An Enterprise service bus is a cool piece of technology designed to solve a specific problem. Basically, it’s and N to N multicast communication device. You can have a variable number of message senders and a variable number of message recipients. Decoupling the senders and receivers and decreasing the number of touch points in inter-service communication.
The downside of an enterprise service bus solution is that you need to make sure you have an ESB type problem. Like a lot of enterprise patterns such as CQRS, an ESB is great at solving it’s specific type of problem and truly horrible when it’s not applied to the right problem.
The kind of problem that an ESB is designed to address is one where you have a varying number of senders and a varying number of receivers. If each sender needs to know about all the recipients, managing the configuration gets very painful very quickly. Similarly for the receiving side.
What an ESB is not good for is when there is a single recipient of a message or a load balancing situation. If you’re trying to distribute the processing across a bunch of workers, then an ESB isn’t for you, that’s a different kind of messaging problem best solved with a message queue.

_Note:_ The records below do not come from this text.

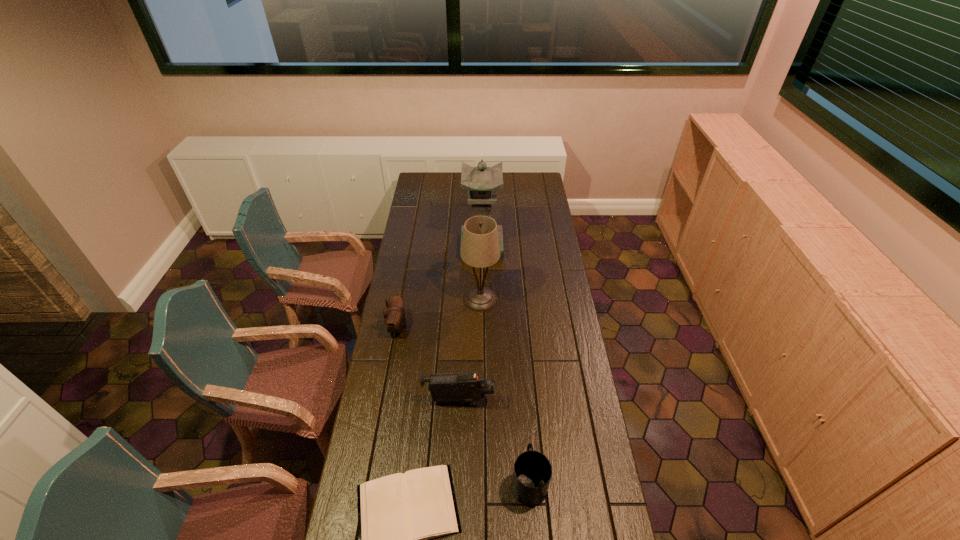 Find the location of a particular element. Image resolution: width=960 pixels, height=540 pixels. free spot at the far left corner of the desktop is located at coordinates (435, 190).

Find the location of a particular element. free space at the far right corner of the desktop is located at coordinates (531, 183).

Find the location of `vacant region between the sculpture and the third tallest object`. vacant region between the sculpture and the third tallest object is located at coordinates (470, 324).

Identify the location of free space between the mug and the pouch. (464, 404).

The width and height of the screenshot is (960, 540). I want to click on empty location between the fifth shortest object and the farthest object, so click(481, 273).

Where is `vacant space that is in between the mug and the fourth shortest object`? Image resolution: width=960 pixels, height=540 pixels. vacant space that is in between the mug and the fourth shortest object is located at coordinates (494, 442).

I want to click on empty space that is in between the farthest object and the fourth nearest object, so click(x=440, y=287).

Identify the location of free space between the sculpture and the fourth nearest object. This screenshot has width=960, height=540. (440, 287).

The height and width of the screenshot is (540, 960). In order to click on free space between the second farthest object and the sculpture in this screenshot , I will do `click(481, 273)`.

Locate an element on the screen. empty space between the farthest object and the pouch is located at coordinates (440, 287).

If you have a process where you have a single recipient for the message, then it’s almost never a good choice for an ESB solution.
However, if you have a series of short lived processes that need to send messages to a variety of senders, then an ESB is a good solution. Decoupling the sender from the receiver means that neither party needs to be concerned about reaching the other. The ESB handles the delivery, no one needs to worry about who the other party or parties are.
Architecting a solution in an ESB environment is a little different. Because the communication is decoupled some different things to be considered. One of them is that since there isn’t a direct link, synchronous operations aren’t really a good fit.